Posted at 10:45 PM, Oct 10, 2013
and last updated 2013-10-10 23:54:00-04

(CNN) — A paramedic who responded to a horrific, deadly fertilizer plant explosion in West, Texas — and who later spoke at a memorial for its victims — pleaded guilty Thursday after accusations he possessed materials to make a pipe bomb.

Bryce Reed pleaded guilty to conspiracy to possess a destructive device and attempted obstruction of justice, according to his lawyer Jonathan Sibley.

In August, McLennan County Criminal District Attorney Abel Reyna said he hadn’t seen “credible evidence” linking Reed’s possession of a prohibited weapon to the April 17 blast at a West Fertilizer Company facility.

A fire led to the ammonium nitrate explosion, which killed 15 people — most of them firefighters and paramedics — and devastated West, a small town about 20 miles north of Waco and 75 miles south of Dallas.

Dozens of homes, two schools and a nursing home suffered significant damage in the blast, which was so big that seismographs registered it as a small earthquake.

Reed was among the emergency workers who responded to the site. He was vocal afterward as well, speaking to reporters and at a memorial service at Baylor University for the blast’s victims.

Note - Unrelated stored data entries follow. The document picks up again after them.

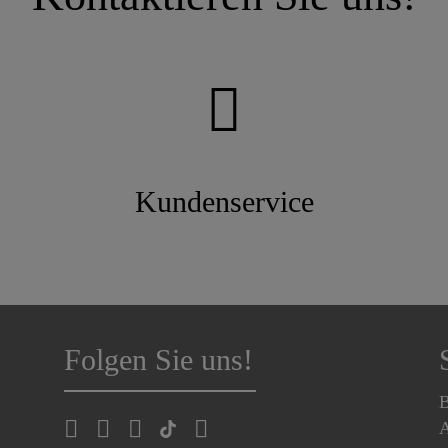
Kundenservice
Folgen Sie uns!
B
A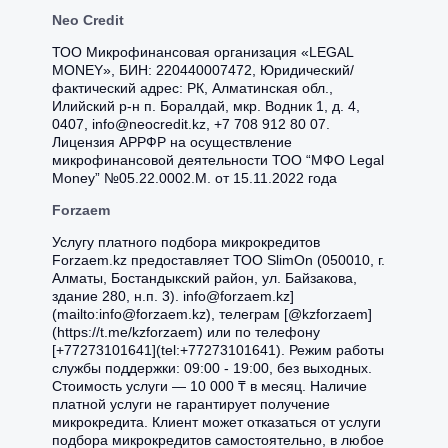
Neo Credit
ТОО Микрофинансовая организация «LEGAL
MONEY», БИН: 220440007472, Юридический/
фактический адрес: РК, Алматинская обл.,
Илийский р-н п. Боралдай, мкр. Водник 1, д. 4,
0407, info@neocredit.kz, +7 708 912 80 07.
Лицензия АРРФР на осуществление
микрофинансовой деятельности ТОО “MФО Legal
Money” №05.22.0002.М. от 15.11.2022 года
Forzaem
Услугу платного подбора микрокредитов
Forzaem.kz предоставляет ТОО SlimOn (050010, г.
Алматы, Бостандыкский район, ул. Байзакова,
здание 280, н.п. 3). info@forzaem.kz]
(mailto:info@forzaem.kz), телеграм [@kzforzaem]
(https://t.me/kzforzaem) или по телефону
[+77273101641](tel:+77273101641). Режим работы
службы поддержки: 09:00 - 19:00, без выходных.
Стоимость услуги — 10 000 ₸ в месяц. Наличие
платной услуги не гарантирует получение
микрокредита. Клиент может отказаться от услуги
подбора микрокредитов самостоятельно, в любое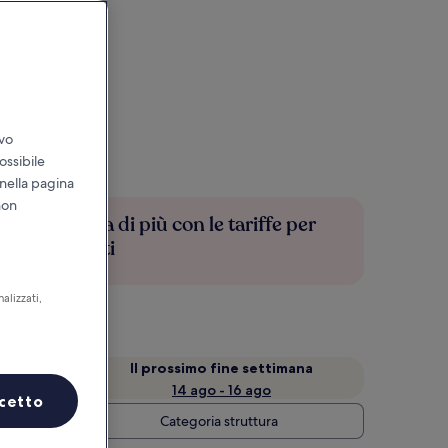
ivo
ossibile
 nella pagina
non
Risparmia di più con le tariffe per
soli iscritti
alizzati,
a
Il prossimo fine settimana
14 ago - 16 ago
cetto
Categoria struttura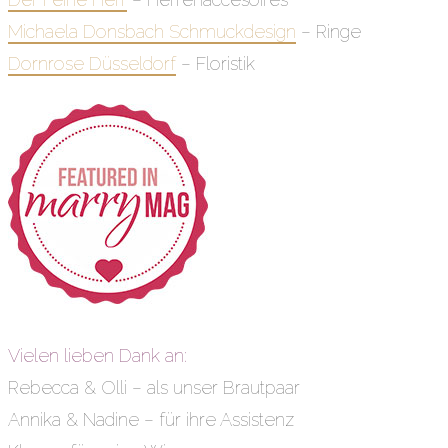
Michaela Donsbach Schmuckdesign
– Ringe
Dornrose Düsseldorf
– Floristik
Vielen lieben Dank an:
Rebecca & Olli – als unser Brautpaar
Annika & Nadine – für ihre Assistenz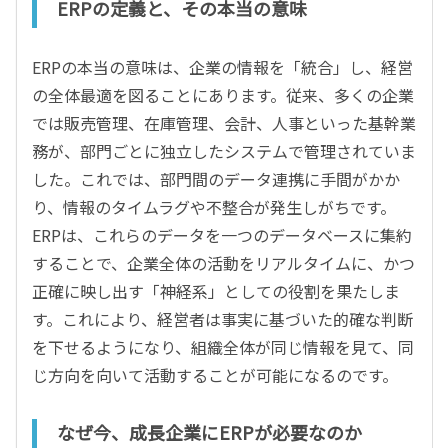
ERPの定義と、その本当の意味
ERPの本当の意味は、企業の情報を「統合」し、経営
の全体最適を図ることにあります。従来、多くの企業
では販売管理、在庫管理、会計、人事といった基幹業
務が、部門ごとに独立したシステムで管理されていま
した。これでは、部門間のデータ連携に手間がかか
り、情報のタイムラグや不整合が発生しがちです。
ERPは、これらのデータを一つのデータベースに集約
することで、企業全体の活動をリアルタイムに、かつ
正確に映し出す「神経系」としての役割を果たしま
す。これにより、経営者は事実に基づいた的確な判断
を下せるようになり、組織全体が同じ情報を見て、同
じ方向を向いて活動することが可能になるのです。
なぜ今、成長企業にERPが必要なのか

“There’s no way I would have ever dreamed that this would have happened,” Reed told CNN’s “AC 360.” “I mean, it’s profound and it’s dire, and it hurts like hell.”

Yet Reed himself became a target of authorities after components of a pipe bomb were found at a residence, according to a criminal complaint affidavit.

The officers determined that Reed had given the materials — including galvanized metal pipe, a fuse, coils of metal ribbon and several bags of chemical powders — to that home’s resident.

In a statement, Reed’s lawyers stressed that neither the charge nor the plea agreement “have anything to do with the tragic explosion.”

He chose to plead guilty, they said, “to accept full responsibility for what he believes is his role in the allegations against him” and avoid a drawn-out trial.

“Finally, … Mr. Reed believes that continuing to draw out this process will be a distraction to the most important issue, the losses suffered by the heroes, friends and loved ones in the West community,” his lawyers said.